Estranged husband ‘cut off wife’s head, flushed it down toilet’

Crane driver Dempsey Nibbs, 69, then said he beheaded the mother of his two children, Judith Nibbs, 60, because he thought she was a “snake”.
However, the Old Bailey murder trial heard Nibbs had shown no signs of mental illness in the wake of the horrifying killing at the couple’s home in Hoxton, east London, in April 2014.
Prosecutor Crispin Aylett, QC told jurors to “brace themselves” as he outlined the gruesome case.
He told how the couple’s relationship had soured in the spring of 2014 as Nibbs suspected his wife of having affairs.
The victim had confided in her sister and a colleague at Meals on Wheels that the defendant had threatened to kill her and grabbed her by the throat.
During a row on April 7, Ms Nibbs, who is originally from Kirkham, near Preston, Lancashire, had admitted seeing other men, taunting Nibbs by saying: “I have had sex eight times.”
The next day, the mother of five predicted her own killing as she left work, with the words: “If I’m not in Friday, I might be dead.”
On the night of Thursday, April 10, Nibbs attacked her in their Hoxton flat and knocked her out, Mr Aylett said.
He told jurors: “What might otherwise have been family tragedy now becomes terrible.
"You will, I am afraid, have to brace yourselves.
"Having attacked his wife, the defendant then took up a kitchen knife and cut off her head.
“Nor does the horror end there: having decapitated his wife, the defendant began to break her head into pieces with a mallet and a metal bar.
"He then flushed the pieces down the lavatory.”
The prosecutor went on: “Quite why the defendant decapitated Judith and then disposed of her head is not entirely clear but it may well be that he did it out of pure hatred at the sight of his wife’s face.”
After the killing, Nibbs wrote a suicide note addressed to his son Kirk, 30, and rang police to say they would find “a couple of dead bodies” at his home.

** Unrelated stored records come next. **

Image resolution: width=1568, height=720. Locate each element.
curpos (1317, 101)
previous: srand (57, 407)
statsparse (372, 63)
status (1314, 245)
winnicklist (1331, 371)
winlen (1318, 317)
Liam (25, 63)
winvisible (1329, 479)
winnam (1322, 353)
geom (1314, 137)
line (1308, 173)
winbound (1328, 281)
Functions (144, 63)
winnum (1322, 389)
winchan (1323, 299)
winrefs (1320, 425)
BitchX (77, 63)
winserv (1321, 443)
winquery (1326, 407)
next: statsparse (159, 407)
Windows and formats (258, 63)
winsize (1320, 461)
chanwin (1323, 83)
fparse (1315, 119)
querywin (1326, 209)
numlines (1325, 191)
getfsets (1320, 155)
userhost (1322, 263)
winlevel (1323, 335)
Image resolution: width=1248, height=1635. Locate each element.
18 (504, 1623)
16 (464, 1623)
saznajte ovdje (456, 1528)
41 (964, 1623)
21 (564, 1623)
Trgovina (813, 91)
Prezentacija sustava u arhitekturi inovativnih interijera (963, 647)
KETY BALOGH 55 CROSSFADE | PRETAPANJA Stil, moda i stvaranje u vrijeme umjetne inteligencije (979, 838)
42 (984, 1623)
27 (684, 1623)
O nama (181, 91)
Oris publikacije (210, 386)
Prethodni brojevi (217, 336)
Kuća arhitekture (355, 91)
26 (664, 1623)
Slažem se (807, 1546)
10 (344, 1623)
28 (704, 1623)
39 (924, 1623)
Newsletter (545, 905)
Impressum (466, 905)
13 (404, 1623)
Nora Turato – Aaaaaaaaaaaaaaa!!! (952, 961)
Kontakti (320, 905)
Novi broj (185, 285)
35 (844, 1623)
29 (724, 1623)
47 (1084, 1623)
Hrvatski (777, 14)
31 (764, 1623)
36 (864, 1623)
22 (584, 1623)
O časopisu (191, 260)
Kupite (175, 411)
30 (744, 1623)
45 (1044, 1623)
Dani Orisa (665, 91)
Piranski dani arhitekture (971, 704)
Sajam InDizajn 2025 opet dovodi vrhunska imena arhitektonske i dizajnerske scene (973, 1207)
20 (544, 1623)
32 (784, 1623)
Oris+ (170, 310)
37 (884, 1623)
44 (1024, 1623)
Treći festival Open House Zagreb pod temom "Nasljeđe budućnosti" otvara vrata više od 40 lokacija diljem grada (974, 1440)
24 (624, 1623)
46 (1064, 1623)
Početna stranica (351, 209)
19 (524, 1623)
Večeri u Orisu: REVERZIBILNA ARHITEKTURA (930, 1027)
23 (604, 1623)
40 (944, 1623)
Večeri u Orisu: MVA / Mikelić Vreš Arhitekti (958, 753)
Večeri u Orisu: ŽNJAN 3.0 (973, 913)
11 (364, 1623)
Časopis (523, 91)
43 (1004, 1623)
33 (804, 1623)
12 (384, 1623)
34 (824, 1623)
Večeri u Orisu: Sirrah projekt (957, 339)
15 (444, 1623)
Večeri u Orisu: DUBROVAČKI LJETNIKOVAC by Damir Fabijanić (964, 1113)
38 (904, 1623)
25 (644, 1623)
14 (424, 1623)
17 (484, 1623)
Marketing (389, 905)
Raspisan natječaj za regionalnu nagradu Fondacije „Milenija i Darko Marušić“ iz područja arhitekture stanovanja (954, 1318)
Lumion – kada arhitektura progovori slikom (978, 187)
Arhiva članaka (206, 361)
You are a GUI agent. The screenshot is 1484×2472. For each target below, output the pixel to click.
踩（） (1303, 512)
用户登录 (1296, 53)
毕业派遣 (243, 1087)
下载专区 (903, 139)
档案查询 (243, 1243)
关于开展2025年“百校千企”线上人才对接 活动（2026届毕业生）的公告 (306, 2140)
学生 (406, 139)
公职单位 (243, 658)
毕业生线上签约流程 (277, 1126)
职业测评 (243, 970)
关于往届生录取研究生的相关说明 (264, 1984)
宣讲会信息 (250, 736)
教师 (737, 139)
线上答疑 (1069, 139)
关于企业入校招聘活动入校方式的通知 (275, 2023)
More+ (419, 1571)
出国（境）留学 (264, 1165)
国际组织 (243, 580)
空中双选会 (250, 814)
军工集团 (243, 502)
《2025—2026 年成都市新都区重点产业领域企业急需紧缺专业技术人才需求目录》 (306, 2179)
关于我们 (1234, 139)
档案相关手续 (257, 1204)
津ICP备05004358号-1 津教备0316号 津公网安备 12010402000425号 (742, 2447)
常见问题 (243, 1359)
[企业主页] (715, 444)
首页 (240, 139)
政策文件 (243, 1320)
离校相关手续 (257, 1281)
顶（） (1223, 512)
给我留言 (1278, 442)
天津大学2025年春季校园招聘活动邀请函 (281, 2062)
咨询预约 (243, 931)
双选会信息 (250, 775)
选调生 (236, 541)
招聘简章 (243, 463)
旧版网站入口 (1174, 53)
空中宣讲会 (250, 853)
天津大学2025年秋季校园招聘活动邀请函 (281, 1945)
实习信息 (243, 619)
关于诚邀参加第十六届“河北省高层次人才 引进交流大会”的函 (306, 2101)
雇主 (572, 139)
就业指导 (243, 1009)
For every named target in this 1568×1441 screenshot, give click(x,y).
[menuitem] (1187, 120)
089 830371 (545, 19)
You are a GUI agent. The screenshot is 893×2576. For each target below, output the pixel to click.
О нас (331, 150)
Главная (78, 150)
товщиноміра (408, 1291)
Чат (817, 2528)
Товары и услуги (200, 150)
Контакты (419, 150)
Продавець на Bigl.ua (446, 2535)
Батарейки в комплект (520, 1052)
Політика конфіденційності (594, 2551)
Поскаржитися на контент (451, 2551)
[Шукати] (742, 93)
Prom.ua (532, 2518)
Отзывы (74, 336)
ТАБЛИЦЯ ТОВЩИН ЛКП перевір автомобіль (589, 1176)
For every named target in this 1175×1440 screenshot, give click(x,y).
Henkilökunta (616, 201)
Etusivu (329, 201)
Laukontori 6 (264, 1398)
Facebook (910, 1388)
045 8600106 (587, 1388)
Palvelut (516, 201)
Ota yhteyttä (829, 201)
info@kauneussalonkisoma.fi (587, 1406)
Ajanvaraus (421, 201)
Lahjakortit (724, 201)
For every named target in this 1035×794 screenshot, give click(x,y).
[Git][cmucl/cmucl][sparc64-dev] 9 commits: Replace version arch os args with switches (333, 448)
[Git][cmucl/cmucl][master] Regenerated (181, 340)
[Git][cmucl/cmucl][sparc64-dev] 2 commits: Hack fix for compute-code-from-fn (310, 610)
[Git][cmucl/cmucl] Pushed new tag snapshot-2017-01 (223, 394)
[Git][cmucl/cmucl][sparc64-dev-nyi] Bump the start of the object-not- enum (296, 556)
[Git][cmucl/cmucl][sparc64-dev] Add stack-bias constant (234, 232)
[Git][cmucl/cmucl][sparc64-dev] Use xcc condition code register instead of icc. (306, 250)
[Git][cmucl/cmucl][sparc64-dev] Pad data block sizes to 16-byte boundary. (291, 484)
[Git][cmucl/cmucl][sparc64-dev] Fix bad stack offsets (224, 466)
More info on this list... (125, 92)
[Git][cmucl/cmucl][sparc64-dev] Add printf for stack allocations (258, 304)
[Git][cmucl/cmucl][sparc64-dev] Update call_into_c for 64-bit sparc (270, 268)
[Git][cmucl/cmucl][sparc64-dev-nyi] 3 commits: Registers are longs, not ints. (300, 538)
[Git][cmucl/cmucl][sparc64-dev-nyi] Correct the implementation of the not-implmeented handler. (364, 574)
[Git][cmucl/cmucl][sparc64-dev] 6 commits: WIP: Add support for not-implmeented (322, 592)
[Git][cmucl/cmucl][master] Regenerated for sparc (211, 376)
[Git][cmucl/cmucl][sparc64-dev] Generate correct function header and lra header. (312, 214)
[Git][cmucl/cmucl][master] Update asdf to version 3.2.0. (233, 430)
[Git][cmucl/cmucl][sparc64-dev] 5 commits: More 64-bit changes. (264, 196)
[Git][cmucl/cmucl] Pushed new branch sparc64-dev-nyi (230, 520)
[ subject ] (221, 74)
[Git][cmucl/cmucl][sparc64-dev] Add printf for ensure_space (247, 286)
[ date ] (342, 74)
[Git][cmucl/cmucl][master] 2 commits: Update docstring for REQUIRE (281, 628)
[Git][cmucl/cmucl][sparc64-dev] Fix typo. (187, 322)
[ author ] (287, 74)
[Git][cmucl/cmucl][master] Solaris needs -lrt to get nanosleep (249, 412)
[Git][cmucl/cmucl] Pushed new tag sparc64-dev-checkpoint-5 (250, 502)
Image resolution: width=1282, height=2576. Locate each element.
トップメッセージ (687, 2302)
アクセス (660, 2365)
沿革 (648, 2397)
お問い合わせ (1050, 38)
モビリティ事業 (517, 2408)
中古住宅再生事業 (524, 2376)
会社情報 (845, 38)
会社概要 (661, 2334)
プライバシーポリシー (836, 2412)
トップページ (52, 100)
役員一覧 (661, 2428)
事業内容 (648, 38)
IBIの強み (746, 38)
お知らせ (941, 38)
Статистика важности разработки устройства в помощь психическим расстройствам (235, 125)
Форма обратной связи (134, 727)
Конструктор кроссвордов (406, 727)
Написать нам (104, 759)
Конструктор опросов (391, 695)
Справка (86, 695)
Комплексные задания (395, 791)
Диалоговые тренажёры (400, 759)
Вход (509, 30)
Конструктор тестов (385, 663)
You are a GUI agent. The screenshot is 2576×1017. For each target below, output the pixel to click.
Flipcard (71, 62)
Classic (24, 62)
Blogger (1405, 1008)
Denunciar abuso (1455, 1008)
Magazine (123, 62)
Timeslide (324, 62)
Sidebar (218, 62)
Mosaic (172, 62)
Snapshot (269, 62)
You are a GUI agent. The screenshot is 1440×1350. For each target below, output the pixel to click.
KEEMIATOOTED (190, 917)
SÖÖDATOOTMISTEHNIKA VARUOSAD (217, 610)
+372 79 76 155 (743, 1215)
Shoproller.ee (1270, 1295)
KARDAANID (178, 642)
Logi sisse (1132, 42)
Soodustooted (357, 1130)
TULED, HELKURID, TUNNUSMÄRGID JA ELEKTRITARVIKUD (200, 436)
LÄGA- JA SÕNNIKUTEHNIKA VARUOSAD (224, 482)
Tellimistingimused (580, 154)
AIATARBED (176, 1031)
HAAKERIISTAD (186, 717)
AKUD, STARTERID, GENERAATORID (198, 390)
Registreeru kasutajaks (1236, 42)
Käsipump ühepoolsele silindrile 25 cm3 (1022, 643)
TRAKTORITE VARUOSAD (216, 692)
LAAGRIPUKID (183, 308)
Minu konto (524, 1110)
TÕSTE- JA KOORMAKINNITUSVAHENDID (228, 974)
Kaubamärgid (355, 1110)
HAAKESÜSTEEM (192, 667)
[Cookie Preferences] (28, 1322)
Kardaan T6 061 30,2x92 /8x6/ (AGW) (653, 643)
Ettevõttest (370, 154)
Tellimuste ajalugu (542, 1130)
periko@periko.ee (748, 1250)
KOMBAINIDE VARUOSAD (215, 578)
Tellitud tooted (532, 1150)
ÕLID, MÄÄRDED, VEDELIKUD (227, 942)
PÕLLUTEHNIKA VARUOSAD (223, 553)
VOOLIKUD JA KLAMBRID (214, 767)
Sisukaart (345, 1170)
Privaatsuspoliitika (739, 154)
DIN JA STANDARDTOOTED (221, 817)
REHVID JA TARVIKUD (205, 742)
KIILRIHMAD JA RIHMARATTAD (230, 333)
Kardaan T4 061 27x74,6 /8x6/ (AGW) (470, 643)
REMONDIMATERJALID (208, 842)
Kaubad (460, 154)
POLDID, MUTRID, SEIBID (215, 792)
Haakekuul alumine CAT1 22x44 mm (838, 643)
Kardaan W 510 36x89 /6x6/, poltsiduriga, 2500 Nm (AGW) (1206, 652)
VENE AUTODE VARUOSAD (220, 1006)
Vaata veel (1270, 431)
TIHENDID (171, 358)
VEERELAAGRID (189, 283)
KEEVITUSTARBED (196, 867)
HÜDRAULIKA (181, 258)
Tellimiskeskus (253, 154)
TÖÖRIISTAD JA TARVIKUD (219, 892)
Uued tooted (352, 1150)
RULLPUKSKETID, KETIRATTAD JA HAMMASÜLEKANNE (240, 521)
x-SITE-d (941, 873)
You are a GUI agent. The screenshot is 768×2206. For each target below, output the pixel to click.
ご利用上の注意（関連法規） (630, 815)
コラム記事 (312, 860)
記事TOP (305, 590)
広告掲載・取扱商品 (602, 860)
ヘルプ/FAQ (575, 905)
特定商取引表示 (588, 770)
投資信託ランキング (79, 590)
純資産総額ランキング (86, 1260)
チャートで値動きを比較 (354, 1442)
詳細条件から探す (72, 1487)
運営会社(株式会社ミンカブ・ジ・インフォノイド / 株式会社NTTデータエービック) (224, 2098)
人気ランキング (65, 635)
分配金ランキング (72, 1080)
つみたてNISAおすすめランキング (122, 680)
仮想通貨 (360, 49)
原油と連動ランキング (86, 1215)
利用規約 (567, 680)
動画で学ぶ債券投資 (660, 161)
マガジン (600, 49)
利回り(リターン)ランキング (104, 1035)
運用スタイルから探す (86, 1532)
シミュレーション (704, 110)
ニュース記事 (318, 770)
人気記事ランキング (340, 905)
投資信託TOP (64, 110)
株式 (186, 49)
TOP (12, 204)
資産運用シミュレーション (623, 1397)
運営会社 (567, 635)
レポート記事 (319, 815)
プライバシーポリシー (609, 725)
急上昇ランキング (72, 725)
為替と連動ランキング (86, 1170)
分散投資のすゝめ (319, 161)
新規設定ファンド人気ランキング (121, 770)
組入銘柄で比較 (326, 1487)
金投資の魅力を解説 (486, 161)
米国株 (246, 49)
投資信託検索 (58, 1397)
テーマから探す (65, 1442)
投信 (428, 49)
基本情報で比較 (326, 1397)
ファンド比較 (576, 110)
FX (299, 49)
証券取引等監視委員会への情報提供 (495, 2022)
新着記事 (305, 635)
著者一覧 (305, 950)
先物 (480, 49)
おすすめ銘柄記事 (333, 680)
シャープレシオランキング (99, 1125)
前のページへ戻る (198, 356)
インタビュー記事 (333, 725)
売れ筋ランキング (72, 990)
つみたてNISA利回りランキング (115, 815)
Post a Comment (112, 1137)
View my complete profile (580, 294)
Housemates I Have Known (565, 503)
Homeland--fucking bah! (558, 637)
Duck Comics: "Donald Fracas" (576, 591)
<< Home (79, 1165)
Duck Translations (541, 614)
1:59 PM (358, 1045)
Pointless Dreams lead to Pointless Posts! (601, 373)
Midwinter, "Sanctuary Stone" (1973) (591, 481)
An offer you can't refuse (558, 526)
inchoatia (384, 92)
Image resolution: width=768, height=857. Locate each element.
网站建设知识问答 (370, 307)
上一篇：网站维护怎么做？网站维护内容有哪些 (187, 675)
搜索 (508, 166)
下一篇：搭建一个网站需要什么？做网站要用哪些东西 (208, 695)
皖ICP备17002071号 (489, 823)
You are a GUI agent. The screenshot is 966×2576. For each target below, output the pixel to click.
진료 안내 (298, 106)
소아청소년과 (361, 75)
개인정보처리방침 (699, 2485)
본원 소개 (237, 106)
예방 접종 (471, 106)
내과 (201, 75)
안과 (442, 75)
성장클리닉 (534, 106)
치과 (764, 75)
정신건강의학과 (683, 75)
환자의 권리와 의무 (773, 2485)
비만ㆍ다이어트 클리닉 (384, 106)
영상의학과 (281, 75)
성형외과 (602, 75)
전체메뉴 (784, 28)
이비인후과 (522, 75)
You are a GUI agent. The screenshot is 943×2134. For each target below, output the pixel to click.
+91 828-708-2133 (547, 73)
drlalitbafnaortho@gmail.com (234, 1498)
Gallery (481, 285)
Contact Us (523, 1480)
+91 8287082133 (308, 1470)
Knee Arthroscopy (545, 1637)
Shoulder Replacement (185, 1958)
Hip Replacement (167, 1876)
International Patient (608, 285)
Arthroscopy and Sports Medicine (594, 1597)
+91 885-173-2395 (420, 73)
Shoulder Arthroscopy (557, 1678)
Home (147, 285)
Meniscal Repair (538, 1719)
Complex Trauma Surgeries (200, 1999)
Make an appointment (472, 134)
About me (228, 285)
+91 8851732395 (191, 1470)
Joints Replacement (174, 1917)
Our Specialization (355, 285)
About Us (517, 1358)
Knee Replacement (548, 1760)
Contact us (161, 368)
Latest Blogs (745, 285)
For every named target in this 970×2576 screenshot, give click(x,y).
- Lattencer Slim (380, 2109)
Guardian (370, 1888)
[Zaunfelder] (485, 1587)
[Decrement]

A paramedic was first on the scene but he was “fobbed off” by the defendant.
A police officer then arrived and, seeing the headless corpse through the letter box, kicked the door in.
He found Nibbs in the bathroom with a shotgun and a kitchen knife which he used to stab himself.
The officer grabbed the gun and the knife and Nibbs was taken to hospital with stab wounds.
The defendant, who was also diagnosed with prostate cancer in 2012, was not well enough to be interviewed by police for a year.
Mr Aylett told jurors that the defendant admitted killing his partner but that he had been “defending himself”.
The defendant also said that he cut her head off because he thought she was a “snake” and disposed of it in the toilet, jurors were told.